Hume also says that fertility and soil microbial health go hand-in-hand. Increased yields rely on both factors. It is unclear as to whether good fertility is a result of or cause of good soil health.
“You don’t know if that’s the chicken or the egg,” Hume points out. Regardless of the order of improvement, Hume agrees that soil microbial health is a valid concern for young farmers.
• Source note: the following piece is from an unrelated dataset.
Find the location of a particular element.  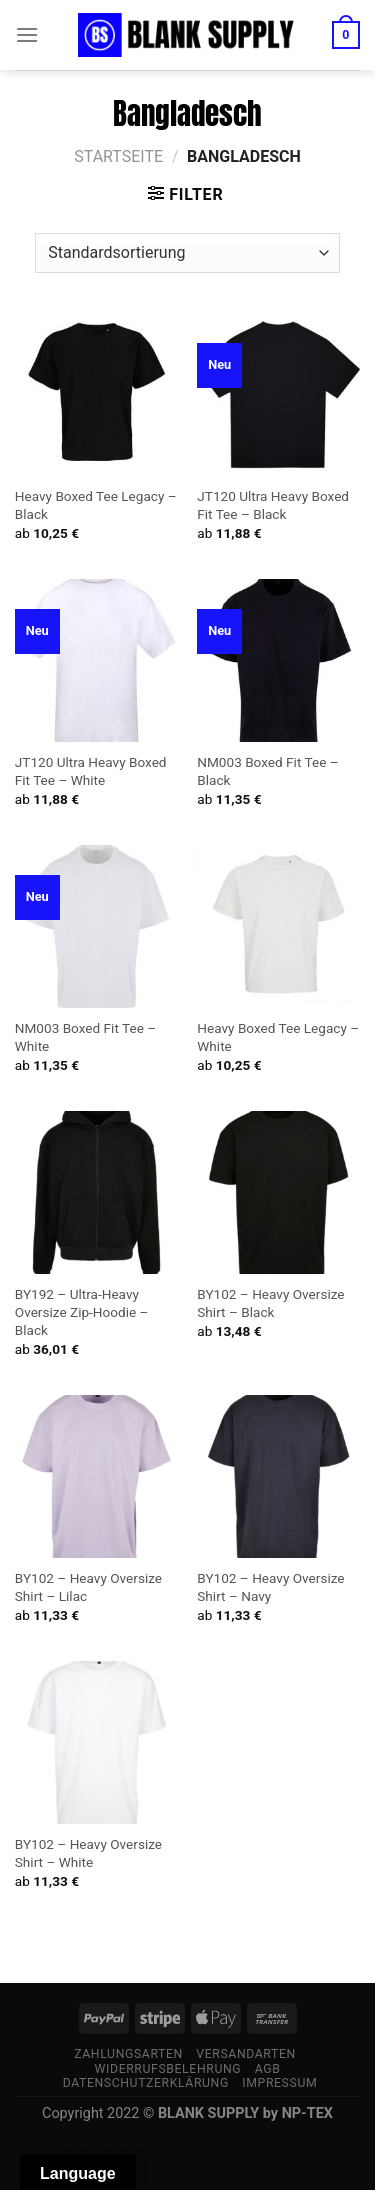 Widerrufsbelehrung is located at coordinates (168, 2069).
According to the Iowa State University Extension and Outreach website, healthy soils are less prone to erosion and tend to have higher aggregate stability. Crops grown in healthier soils tend to withstand drought and big rainfall events better than soils with poor health. Ontario farmers have noted signs of climate change in recent years including more variable weather conditions. Improving soil health is one way to hedge against extremes in climate.
Over these long winter months, farmers might even consider purchasing a package of white cotton briefs of their own to plant with the soybeans and corn in the spring.